DHEC officials say while the worst of the flu season is behind us, they have seen a rise in one particular strain of the flu. Influenza B seems to be making its rounds in the Midlands and across the state.
Health officials say it was Influenza A that caused the majority of illnesses during the winter months.
DHEC says there's no explanation for the change in the activity, but that it is still very important to take precautions, like hand-washing, to protect yourself.
Since the start of the flu season on September 30th, 2012, there have been 52,359 positive rapid flu tests reported in the state, more than 1500 hospitalizations and 42 deaths. From March 17- March 23rd there were 2,151 positive flu tests reported. Of those, 325 were Influenza A, while 1,744 were Influenza B. (62 were Influenza A/B and 20 were unknown.)
"There's really no way to predict how long the flu season will last," said Jim Beasley, a DHEC spokesman. "There's no definitive beginning and there's no definitive end, so if you have access to an Influenza vaccine and have not gotten it yet, by all means, it's still the best way to prevent the flu."
Beasley says both strains of the virus (Influenza A & B) were included in this year's flu vaccine.
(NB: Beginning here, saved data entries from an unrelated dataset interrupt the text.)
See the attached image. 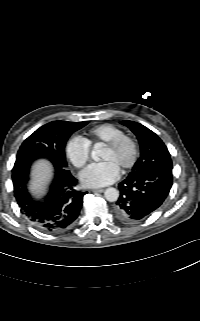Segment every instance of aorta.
<instances>
[{"label": "aorta", "instance_id": "1", "mask_svg": "<svg viewBox=\"0 0 200 321\" xmlns=\"http://www.w3.org/2000/svg\"><path fill=\"white\" fill-rule=\"evenodd\" d=\"M91 156L95 160L98 158V149L96 146L94 147L93 151L91 152ZM104 196L108 201L115 202L119 198V191L113 187H110L105 190Z\"/></svg>", "mask_w": 200, "mask_h": 321}]
</instances>
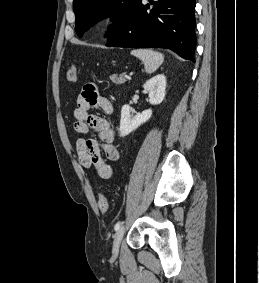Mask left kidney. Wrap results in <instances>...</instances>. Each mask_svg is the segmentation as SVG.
Returning a JSON list of instances; mask_svg holds the SVG:
<instances>
[{
	"mask_svg": "<svg viewBox=\"0 0 259 283\" xmlns=\"http://www.w3.org/2000/svg\"><path fill=\"white\" fill-rule=\"evenodd\" d=\"M143 88L149 94V102L152 105L160 104L165 97L166 89V77L163 74H159L149 79ZM152 116V110L147 109L141 114L136 115L131 114V109L128 105H124L121 109V120L119 135L121 137L127 136L134 130H136L140 125L147 122Z\"/></svg>",
	"mask_w": 259,
	"mask_h": 283,
	"instance_id": "5707ae66",
	"label": "left kidney"
}]
</instances>
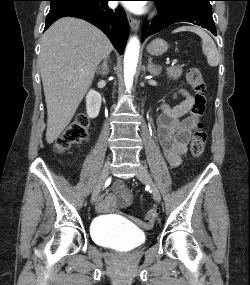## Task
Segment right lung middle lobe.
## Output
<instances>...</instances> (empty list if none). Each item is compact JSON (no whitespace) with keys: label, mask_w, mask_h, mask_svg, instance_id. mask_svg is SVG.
<instances>
[{"label":"right lung middle lobe","mask_w":250,"mask_h":285,"mask_svg":"<svg viewBox=\"0 0 250 285\" xmlns=\"http://www.w3.org/2000/svg\"><path fill=\"white\" fill-rule=\"evenodd\" d=\"M50 1H51L50 10H54L67 5L88 3L92 0H50Z\"/></svg>","instance_id":"1"}]
</instances>
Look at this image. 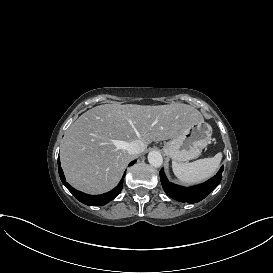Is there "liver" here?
Listing matches in <instances>:
<instances>
[{
    "label": "liver",
    "mask_w": 273,
    "mask_h": 273,
    "mask_svg": "<svg viewBox=\"0 0 273 273\" xmlns=\"http://www.w3.org/2000/svg\"><path fill=\"white\" fill-rule=\"evenodd\" d=\"M203 120L195 107L167 105L103 104L82 114L69 128L61 151L66 181L89 195H101L120 182L130 157L127 146L179 136L191 123Z\"/></svg>",
    "instance_id": "liver-1"
}]
</instances>
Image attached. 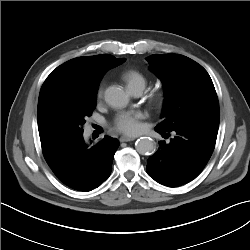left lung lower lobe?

He adds the vaccine is not always 100 percent effective for each person.
DHEC officials say we generally see the flu virus die off when warmer more humid weather hits the state.
While health officials say they cannot make a direct connection between the recent rise in flu illnesses and the weather, the WIS Weather Team has reported cooler than usual temperatures over the past few weeks.
Health officials say if you're not feeling well and your symptoms include high fever, muscle aches, fatigue, cough and/or a headache, you should see a doctor immediately and avoid being around others.